* [What you are asked to do]: Where does the word "Oyunu" occur in the entries below? Copy every line that has it.

* [Available records]:

• • • •

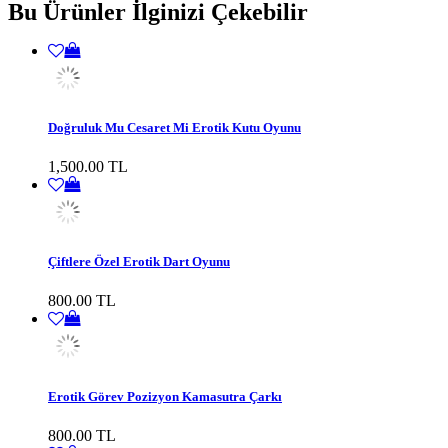
Bu Ürünler İlginizi Çekebilir
Doğruluk Mu Cesaret Mi Erotik Kutu Oyunu
1,500.00 TL
Çiftlere Özel Erotik Dart Oyunu
800.00 TL
Erotik Görev Pozizyon Kamasutra Çarkı
800.00 TL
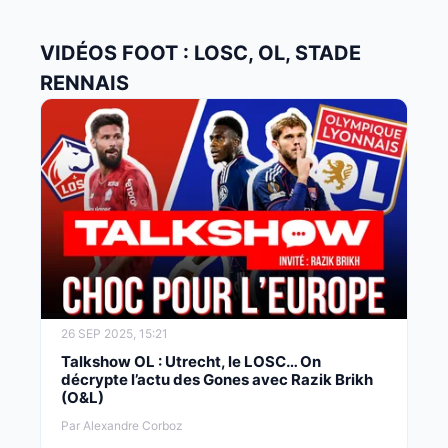
VIDÉOS FOOT : LOSC, OL, STADE
RENNAIS
26 SEP 2025, 15:21
Talkshow OL : Utrecht, le LOSC… On
décrypte l’actu des Gones avec Razik Brikh
(O&L)
Par Alexandre Corboz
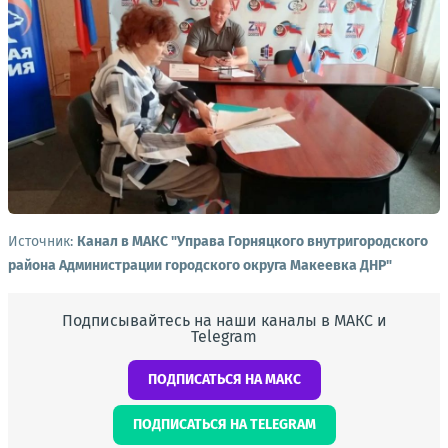
Источник:
Канал в МАКС "Управа Горняцкого внутригородского
района Администрации городского округа Макеевка ДНР"
Подписывайтесь на наши каналы в МАКС и
Telegram
ПОДПИСАТЬСЯ НА МАКС
ПОДПИСАТЬСЯ НА TELEGRAM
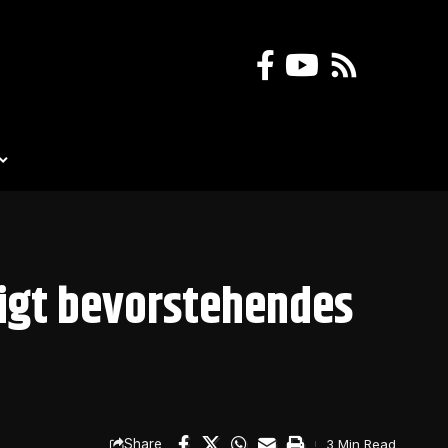
igt bevorstehendes
Share
3 Min Read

• • • •

* [Response area]:
Doğruluk Mu Cesaret Mi Erotik Kutu Oyunu
Çiftlere Özel Erotik Dart Oyunu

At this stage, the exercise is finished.